DATA TO EXAMINE:

.....

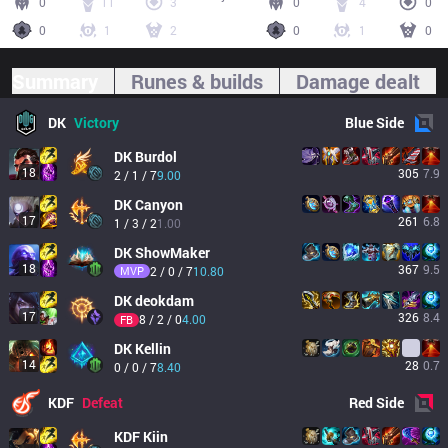
0
11
3
0
4
0
0
1
2
0
1
0
Summary
Runes & builds
Damage dealt
DK
Victory
Blue
Side
DK
Burdol
18
305
7.9
2 / 1 / 7
9.00
DK
Canyon
17
261
6.8
1 / 3 / 2
1.00
DK
ShowMaker
18
367
9.5
MVP
2 / 0 / 7
10.80
DK
deokdam
17
326
8.4
8 / 2 / 0
4.00
FB
DK
Kellin
14
28
0.7
0 / 0 / 7
8.40
KDF
Defeat
Red
Side
KDF
Kiin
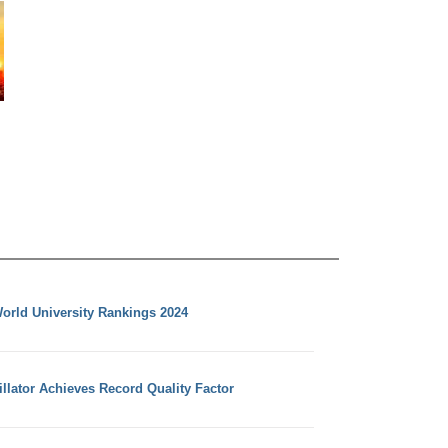
orld University Rankings 2024
llator Achieves Record Quality Factor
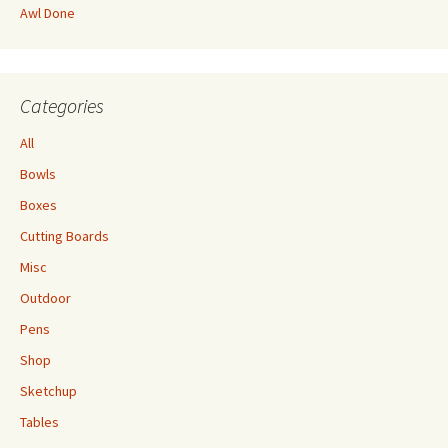
Awl Done
Categories
All
Bowls
Boxes
Cutting Boards
Misc
Outdoor
Pens
Shop
Sketchup
Tables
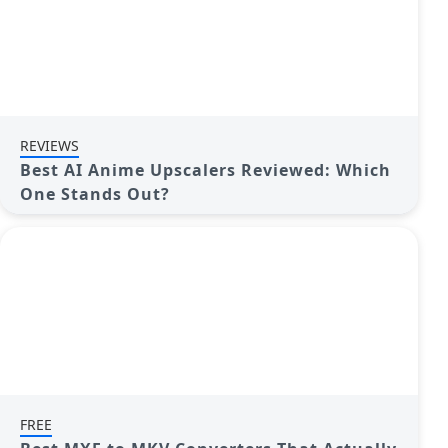
REVIEWS
Best AI Anime Upscalers Reviewed: Which
One Stands Out?
FREE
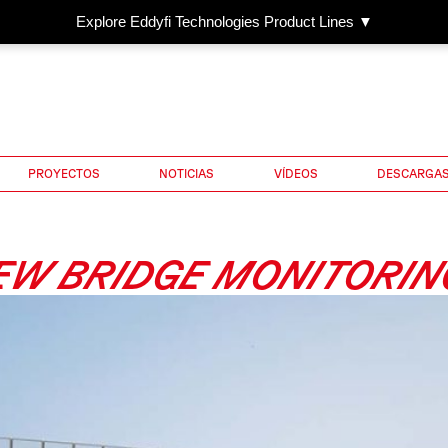
Explore Eddyfi Technologies Product Lines ▼
PROYECTOS
NOTICIAS
VÍDEOS
DESCARGA
EW BRIDGE MONITORIN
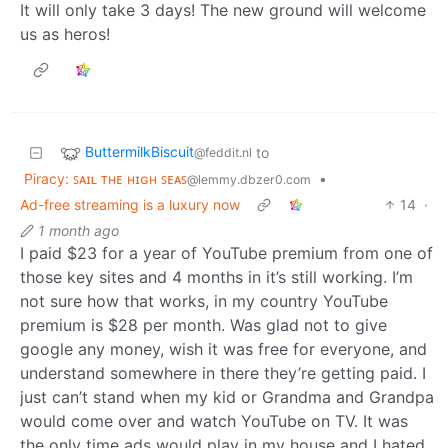
It will only take 3 days! The new ground will welcome
us as heros!
ButtermilkBiscuit
to
@feddit.nl
Piracy: ꜱᴀɪʟ ᴛʜᴇ ʜɪɢʜ ꜱᴇᴀꜱ
•
@lemmy.dbzer0.com
Ad-free streaming is a luxury now
14
·
1 month ago
I paid $23 for a year of YouTube premium from one of
those key sites and 4 months in it’s still working. I’m
not sure how that works, in my country YouTube
premium is $28 per month. Was glad not to give
google any money, wish it was free for everyone, and
understand somewhere in there they’re getting paid. I
just can’t stand when my kid or Grandma and Grandpa
would come over and watch YouTube on TV. It was
the only time ads would play in my house and I hated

.....

EXERCISE DETAILS: When you copy the entries above, keep every word exactly and omit the images.

ANSWER SECTION:
0
11
3
0
4
0
0
1
2
0
1
0
Summary
Runes & builds
Damage dealt
DK
Victory
Blue
Side
DK
Burdol
18
305
7.9
2 / 1 / 7
9.00
DK
Canyon
17
261
6.8
1 / 3 / 2
1.00
DK
ShowMaker
18
367
9.5
MVP
2 / 0 / 7
10.80
DK
deokdam
17
326
8.4
8 / 2 / 0
4.00
FB
DK
Kellin
14
28
0.7
0 / 0 / 7
8.40
KDF
Defeat
Red
Side
KDF
Kiin
orld University Rankings 2024
llator Achieves Record Quality Factor
Awl Done
Categories
All
Bowls
Boxes
Cutting Boards
Misc
Outdoor
Pens
Shop
Sketchup
Tables
REVIEWS
Best AI Anime Upscalers Reviewed: Which
One Stands Out?
FREE
Explore Eddyfi Technologies Product Lines ▼
PROYECTOS
NOTICIAS
VÍDEOS
DESCARGA
EW BRIDGE MONITORIN
It will only take 3 days! The new ground will welcome
us as heros!
ButtermilkBiscuit
to
@feddit.nl
Piracy: ꜱᴀɪʟ ᴛʜᴇ ʜɪɢʜ ꜱᴇᴀꜱ
•
@lemmy.dbzer0.com
Ad-free streaming is a luxury now
14
·
1 month ago
I paid $23 for a year of YouTube premium from one of
those key sites and 4 months in it’s still working. I’m
not sure how that works, in my country YouTube
premium is $28 per month. Was glad not to give
google any money, wish it was free for everyone, and
understand somewhere in there they’re getting paid. I
just can’t stand when my kid or Grandma and Grandpa
would come over and watch YouTube on TV. It was
the only time ads would play in my house and I hated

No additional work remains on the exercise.